Apple has acknowledged user complaints that iPhone 15 and 15 Pro phones are overheating, reports Forbes, but said that contrary to speculation, it has nothing to do with the phone’s hardware design. Forbes noted an update to Instagram has already rolled out with version 302, released September 27th, to address some of the... #ios17 #iphone #apple #overheating #bug #phonekeepsmewarminwinter

https://www.theverge.com/2023/9/30/23897273/apple-iphone-15-overheating-ios-17-1-bug-fix

iPhone 15 overheating blamed on iOS 17 bugs and specific apps

Apple says iPhone 15 and 15 Pro phones are getting too hot, but says it’s a software problem in both iOS 17 and third-party apps that is already being addressed

The Verge
“Ew, you ran an APP on it? No wonder it over heated”

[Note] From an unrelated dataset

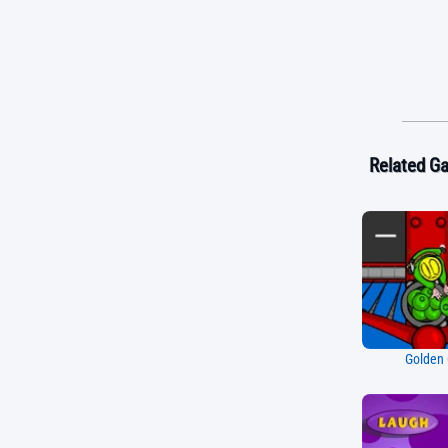
Related G
Golden 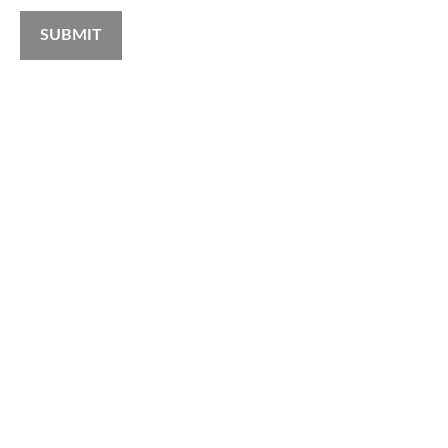
SUBMIT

The article does a shit job of explaining why certain apps are a problem.

These are apps that have not been updated to play nice with iOS 17. And in the case of the biggest offender, Instagram, there are people in Apple forums reporting overheating issues with iOS 17 Instagram for 5 months.

Meta was incompetent. This bug is easy AF to reproduce. I find it hard to believe that no one at IG was running a dev beta or public beta. Every other phone in the valley is running these damn betas. Somehow they did not prioritize compatibility work for the latest yearly major release.

These betas and SDKs are provided 5-6 months before major OS releases. WWDC betas and the final release drop around the same time every year. This is like meta being surprised that Christmas came around at the end of December.

I can imagine it’s a collection of bugs where it’s sorta the OS’ problem but sorta the application’s problem. It probably reached a stalemate. Nobody really wanted to spend the extra engineering effort; maybe it would all have to be undone then rewritten again to get something out in time.

Maybe. As a developer I’ve found Apple reasonably accessible and cooperative if you find issues with new flagship products or features they’re developing.

If it’s really important, and you have a nice app or something prominent in a category, it’s not hard to get on calls with them, or get a meeting at their campus to talk shop on a solution. I’ve been able to, and the apps that I have in the store are by no means Instagram-level popular.

Hey, that’s some cool insight! Thanks!